The points in regard to physical equipment stressed by a district superintendent in the area containing the largest number of schools attended mainly by Negroes were: date of erection, an assembly hall located on the main floor, gymnasium, and, in the congested districts, bathroom and lunchroom. Table XI shows such facts concerning these schools.
MOSELEY SCHOOL
Located at Twenty-fourth Street and Wabash Avenue, 70 per cent Negro attendance.
It will be noted that only five of these schools, or 23 per cent, were built since 1900, and four of these five are in sections where the Negro population is less than 25 per cent. The ten schools serving the largest percentage of Negroes were built, one in 1856, one in 1867, seven between 1880 and 1889, and one between 1890 and 1899. Of the 235 white schools 133, or 56 per cent, were built after 1899.
| School | Date of Erection | Location of Assembly Hall | Separate Gymnasium | Bathroom | Lunchroom |
|---|---|---|---|---|---|
| Colman | 1887 | None | None | Yes | Yes |
| Copernicus | 1907 | First floor | Yes | None | None |
| Doolittle | 1885 | Third floor | Combined | None | None |
| Douglas | 1889 | Third floor | Combined | None | None |
| Drake | 1900 | None | None | None | None |
| Emerson | 1884 | None | None | None | None |
| Farren | 1898 | Third floor | Combined | Yes | Yes |
| Felsenthal | 1901 | Third floor | Combined | None | None |
| Forrestville | 1896 | First floor | Yes | None | None |
| Fuller | 1890 | None | None | None | None |
| Haven | 1885 | Fourth floor | Combined | Yes | None |
| Hayes | 1867 | Fourth floor | Combined | Yes | Yes |
| Keith | 1883 | None | None | Yes | Yes |
| McCosh | 1895 | None | None | None | None |
| Mann | 1890 | Third floor | Combined | None | None |
| Moseley | 1856 | None | None | Yes | None |
| Oakland | 1903 | First floor | Combined | None | None |
| Raymond | 1886 | Third floor | Combined | Yes | None |
| Sherwood | 1892 | Third floor | Combined | None | None |
| Tennyson | 1895 | First floor | Combined | None | None |
| Webster | 1883 | None | None | None | None |
| Willard | 1915 | Basement | Yes | None | None |
Assembly halls and gymnasiums were totally lacking in seven of the twenty-two schools, and in the remaining fifteen the assembly hall was on the third or fourth floor, where, according to the district superintendent, it cannot have maximum use for community purposes. A really useful assembly hall, he stated, should be on the ground floor, opening directly on the school yard, and capable of being shut off entirely from the rest of the building so that it could be lighted and heated separately for evening gatherings. Only three of these fifteen schools had separate gymnasiums. In the others the gymnasium was combined with the assembly hall. There was little in the way of apparatus; what there was consisted mainly of hand apparatus, including clubs, dumbbells and basket-balls, that could be used in the assembly hall or the corridors.
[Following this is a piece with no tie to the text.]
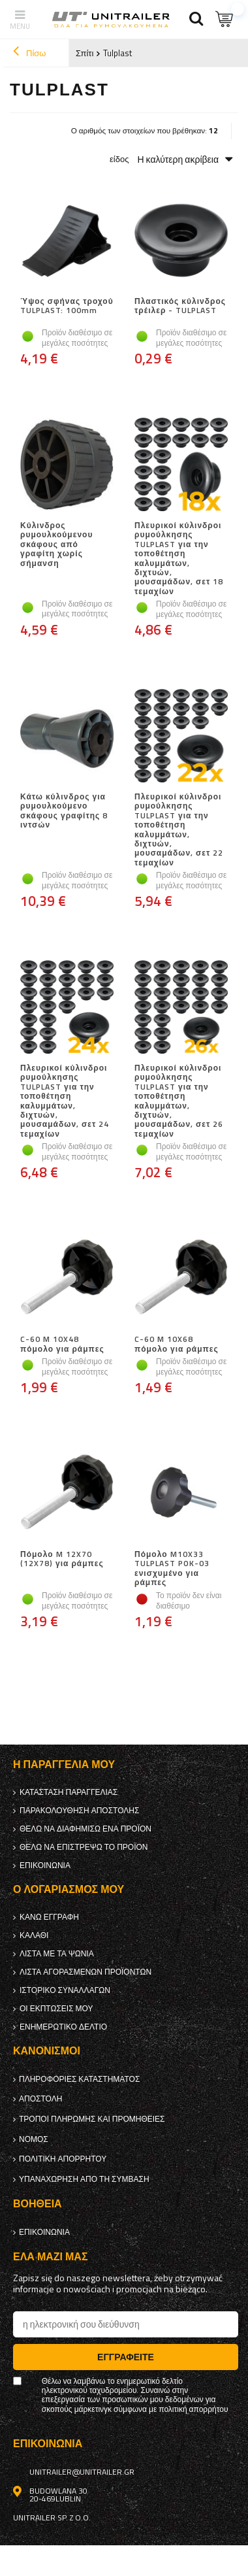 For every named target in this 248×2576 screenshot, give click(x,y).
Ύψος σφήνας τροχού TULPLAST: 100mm (67, 306)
The district superintendent emphasized the need for gymnasiums in Negro residential areas because the children were weak physically and needed special exercises.
Playground space for schools attended largely by Negroes compares favorably with that for schools attended largely by whites, though Douglas School (92 per cent Negro), with 1,513 pupils, has only one playground 96×125 feet. Most schools have two playgrounds, one for boys and one for girls. The only other school having such limited play space as Douglas is a foreign school, Von Humboldt, where there are 2,500 pupils and the playground is 50×100 feet. Like Douglas, this is a double school with inadequate space for the children inside the school and outside. Sometimes there is a public playground near by which relieves the congestion on the school playground except in the case of Keith School (90 per cent Negro), the principal of which emphasized the need for a playground near her school.
In a group of twenty-four schools, six of which are attended mainly by Negroes, six mainly by white Americans, and twelve mainly by children of immigrants, it was found that there was no unusual crowding of classrooms in those attended mainly by Negroes except in the case of Douglas School. Conditions were practically the same in the three groups of schools.
Indications of overcrowding are the average number of seats in a classroom, the average number of pupils per teacher, and the double-school or shift system. There is little variation among the three groups of schools in the number of seats in the classroom and the number of pupils to each teacher, except that the school having the largest number of pupils to each teacher (57) is Colman, 92 per cent Negro. Although there are no double schools in the group attended mainly by white Americans, one of the six schools attended mainly by Negroes and five of the schools attended mainly by children of immigrants are double schools. Under this system, which is a makeshift in a neighborhood where another school is needed to take care of the children, the children go to school in two shifts, one shift an hour later than the other, and leave correspondingly later in the afternoon. Under this arrangement more children are at the school during the major part of the day than can be seated in the classroom and the full school curriculum can be carried on only under pressure, as one group of children must always be hurried on before the next group appears.